I really really want to get Nia into an obedience class and an agility class. Problem is my classes are 9-6 mon/wed/fri. Tues/Thurs/Sat I have work either 9-5 or 2-9:30, Sundays I have work half the time and I get that day off half the time. It doesn't help at all that I can't drive....

I want a Braylor's dog or even Denzel dog as well  Basically what's stopping me is that I don't ever want to have 3 dogs at once, so if I do get another Pap I can't get another dog until one of my dogs passes on. So I figured one big and one small is a good combo. Though I do love watching Paps zooming around at crazy speeds and only matched up by each other


----------



## LazyGRanch713 (Jul 22, 2009)

All this pap talk is NOT helping the issue of the girl sitting at the shelter!! 
Seriously, though, I'm glad you're having such a great time in agility Laurelin  Tag and I have hit a slump, I think being so busy at work has dug into our practice time and at the end of the day I just wanna SIT.


----------



## Laurelin (Nov 2, 2006)

I swear, agility is like crack! I can't get enough of it and I'm already doing about 4.5 hours a week. lol

Summer had her first advanced class today. 

Anyways, glad we went! Overall she did really well and sure enough did hold her own in a class of dogs that were actually competing. We were far from the worst team there, actually, which pleased me. We need to keep working on the chute (both my dogs have problems with the chute) and we need to buy some weaves to work on at home I think. She still pops out every now and then.

But overall good and she was so happy to be back into things. All the errors were mine. I had one brilliant moment where I was supposed to go A-frame, jump, tunnel and I went A-frame, jump, then proceeded on to the three jumps in front of me before I realized I was just making the course up. Oops. First run we ran into each other in a pinwheel, but the next two runs I was able to send her out and then do a nice rear cross behind her. She's getting faster but still slows down on the dogwalk quite a bit to where I have to slow down to keep from running off without her.

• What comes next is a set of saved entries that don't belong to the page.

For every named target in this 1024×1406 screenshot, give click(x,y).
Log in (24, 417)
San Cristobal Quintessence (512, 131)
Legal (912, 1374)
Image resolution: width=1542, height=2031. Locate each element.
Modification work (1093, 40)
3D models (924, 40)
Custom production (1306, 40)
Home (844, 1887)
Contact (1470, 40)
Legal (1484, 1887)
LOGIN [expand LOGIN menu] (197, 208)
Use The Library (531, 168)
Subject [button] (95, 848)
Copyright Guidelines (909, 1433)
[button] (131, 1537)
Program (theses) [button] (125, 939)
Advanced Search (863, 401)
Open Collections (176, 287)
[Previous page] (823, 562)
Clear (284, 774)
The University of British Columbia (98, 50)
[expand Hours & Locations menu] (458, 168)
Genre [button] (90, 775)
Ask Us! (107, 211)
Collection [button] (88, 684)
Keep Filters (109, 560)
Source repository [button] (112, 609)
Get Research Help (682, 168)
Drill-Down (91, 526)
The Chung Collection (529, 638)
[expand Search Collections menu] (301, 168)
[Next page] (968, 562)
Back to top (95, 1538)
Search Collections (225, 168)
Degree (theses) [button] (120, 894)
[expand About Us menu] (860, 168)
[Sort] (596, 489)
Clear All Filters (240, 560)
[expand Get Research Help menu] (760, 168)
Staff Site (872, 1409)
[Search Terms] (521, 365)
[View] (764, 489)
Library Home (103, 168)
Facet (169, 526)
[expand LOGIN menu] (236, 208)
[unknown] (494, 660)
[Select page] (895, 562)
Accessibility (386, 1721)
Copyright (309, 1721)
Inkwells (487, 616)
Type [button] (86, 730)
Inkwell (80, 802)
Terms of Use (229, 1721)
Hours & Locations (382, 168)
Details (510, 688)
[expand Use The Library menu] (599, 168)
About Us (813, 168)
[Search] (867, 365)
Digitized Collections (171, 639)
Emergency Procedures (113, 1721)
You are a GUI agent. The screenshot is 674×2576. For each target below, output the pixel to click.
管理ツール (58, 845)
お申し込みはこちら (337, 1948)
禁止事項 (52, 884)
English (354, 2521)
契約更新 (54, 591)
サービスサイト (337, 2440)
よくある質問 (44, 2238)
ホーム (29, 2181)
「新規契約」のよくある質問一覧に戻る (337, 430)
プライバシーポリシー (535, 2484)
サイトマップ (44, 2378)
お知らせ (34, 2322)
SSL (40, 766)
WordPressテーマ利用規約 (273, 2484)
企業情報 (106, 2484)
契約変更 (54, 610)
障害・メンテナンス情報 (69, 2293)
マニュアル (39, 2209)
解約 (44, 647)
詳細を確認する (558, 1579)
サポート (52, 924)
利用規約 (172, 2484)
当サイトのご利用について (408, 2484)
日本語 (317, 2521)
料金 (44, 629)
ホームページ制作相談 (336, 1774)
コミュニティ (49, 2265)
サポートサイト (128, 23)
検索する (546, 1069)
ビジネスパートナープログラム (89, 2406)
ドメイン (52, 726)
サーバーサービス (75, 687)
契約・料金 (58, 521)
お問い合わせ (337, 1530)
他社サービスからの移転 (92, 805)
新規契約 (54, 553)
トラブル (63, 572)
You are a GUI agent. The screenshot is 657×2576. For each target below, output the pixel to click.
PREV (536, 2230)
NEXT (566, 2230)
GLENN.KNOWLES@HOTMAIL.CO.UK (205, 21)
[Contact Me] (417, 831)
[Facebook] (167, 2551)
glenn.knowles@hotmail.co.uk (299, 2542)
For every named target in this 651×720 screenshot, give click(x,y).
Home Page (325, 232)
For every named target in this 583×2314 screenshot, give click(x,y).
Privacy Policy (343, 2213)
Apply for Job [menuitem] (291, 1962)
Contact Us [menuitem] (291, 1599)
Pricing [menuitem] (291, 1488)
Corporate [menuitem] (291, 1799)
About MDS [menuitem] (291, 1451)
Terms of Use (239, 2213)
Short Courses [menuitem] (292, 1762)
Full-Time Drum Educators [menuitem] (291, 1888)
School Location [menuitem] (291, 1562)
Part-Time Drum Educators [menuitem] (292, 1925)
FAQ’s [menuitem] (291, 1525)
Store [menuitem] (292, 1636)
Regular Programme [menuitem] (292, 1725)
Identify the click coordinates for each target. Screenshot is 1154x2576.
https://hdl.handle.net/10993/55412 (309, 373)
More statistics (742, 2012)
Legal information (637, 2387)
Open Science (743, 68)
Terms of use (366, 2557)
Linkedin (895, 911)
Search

All in all, good time, I think.

There were coyotes howling a field over all night though. Was kind of eerie.


----------



## RaeganW (Jul 14, 2009)

What's their issue with the chute? Is it pushing through the fabric or running on it? Somewhere I saw some method with a shower curtain in a doorway to get them used to brushing under something.


----------



## Laurelin (Nov 2, 2006)

Yeah, that's mostly it. Summer got tangled in a chute a while back and that's set us back quite a bit.


----------



## RaeganW (Jul 14, 2009)

I haven't heard of any solutions for running on it, but I did hear of one thing where you hang a shower curtain just low enough so that the dogs have to brush under it to pass through the doorway and gradually lower it until its dragging on the ground and they have to actively push through it.


----------



## Kyllobernese (Feb 5, 2008)

Kiska had a bad experience her first trial with pouring down rain and a heavy chute to push through. She eventually got through but it put her off. I found if I kept talking to her after she went into the chute, encouraging her as I was moving along it, she did much better and at her last trial she ran through, no problem.


----------